Beginning with the line that has "特商法に基づく表記 (474, 1853)", please write out each remaining line of the listing below, word for word.

/---

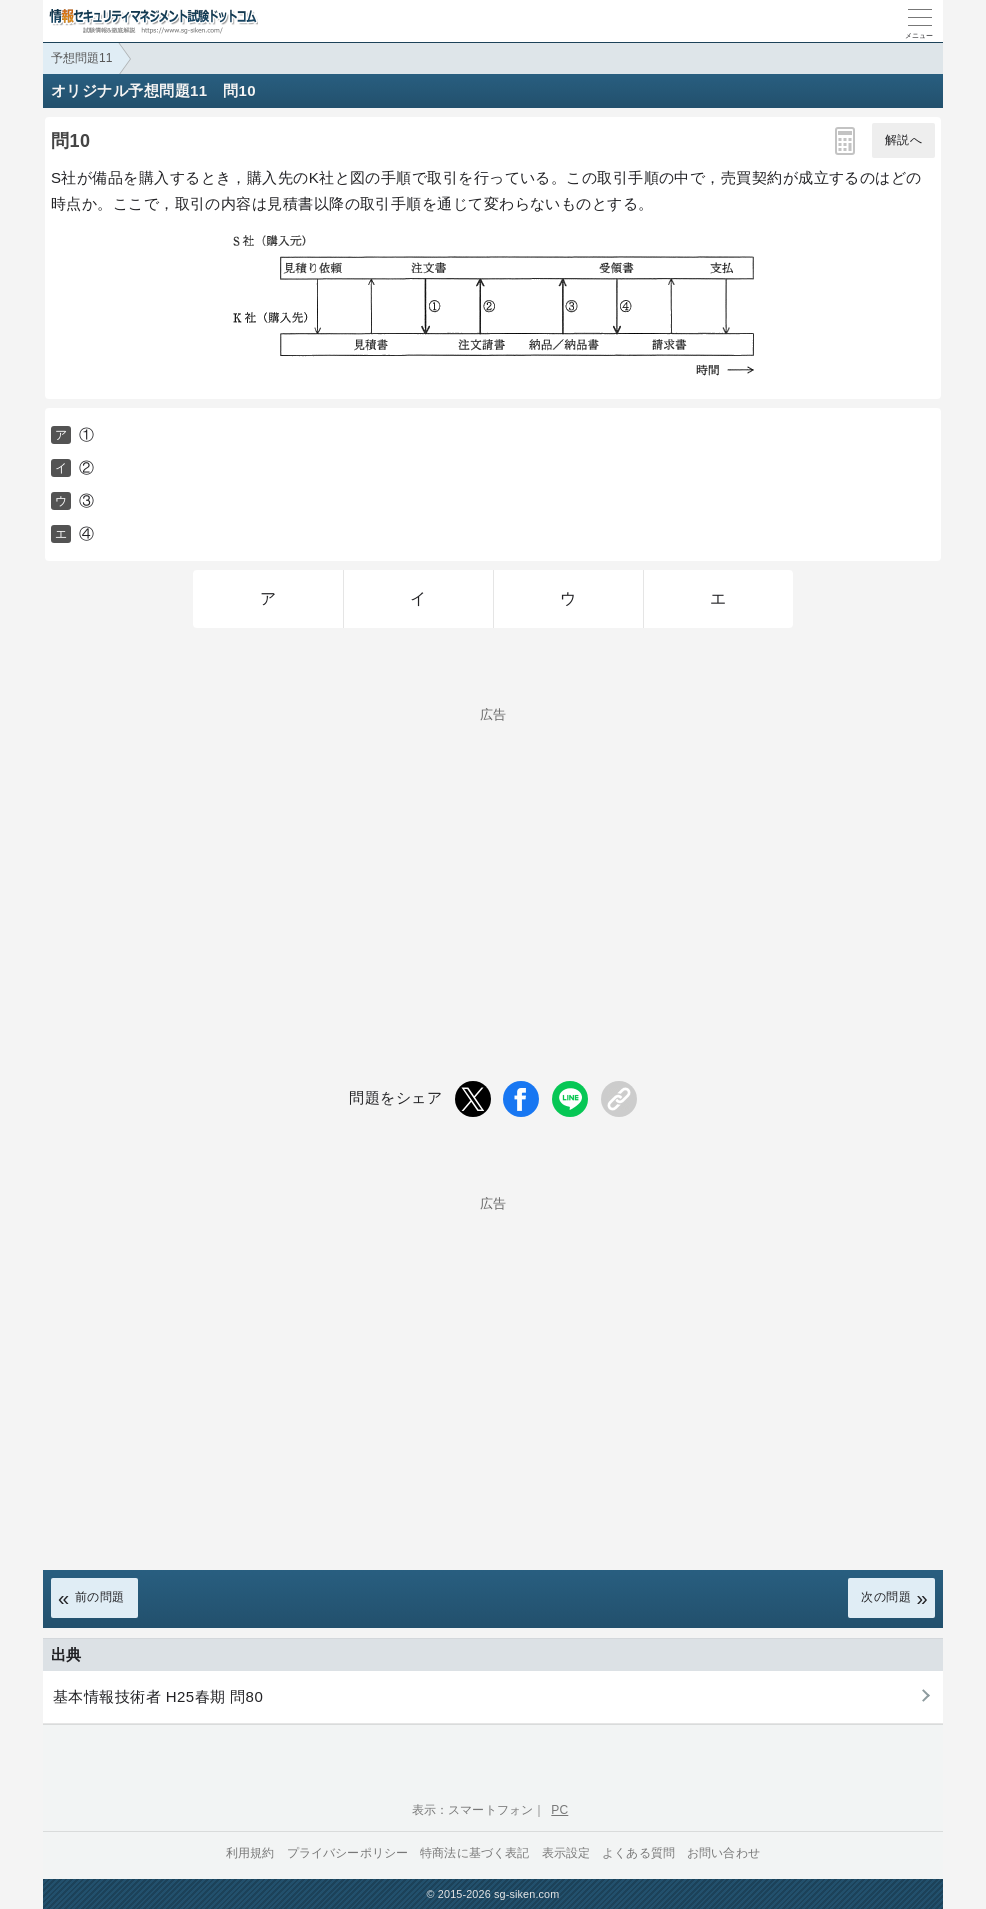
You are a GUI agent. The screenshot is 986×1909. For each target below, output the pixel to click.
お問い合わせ (723, 1853)
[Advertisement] (493, 861)
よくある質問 (638, 1853)
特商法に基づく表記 (474, 1853)
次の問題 (886, 1597)
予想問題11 (81, 58)
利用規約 (250, 1853)
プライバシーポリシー (348, 1853)
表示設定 (566, 1853)
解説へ (903, 140)
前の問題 (100, 1597)
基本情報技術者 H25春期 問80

\---

◆ **Exercise response**:
特商法に基づく表記 (474, 1853)
次の問題 (886, 1597)
予想問題11 (81, 58)
利用規約 (250, 1853)
プライバシーポリシー (348, 1853)
表示設定 (566, 1853)
解説へ (903, 140)
前の問題 (100, 1597)
基本情報技術者 H25春期 問80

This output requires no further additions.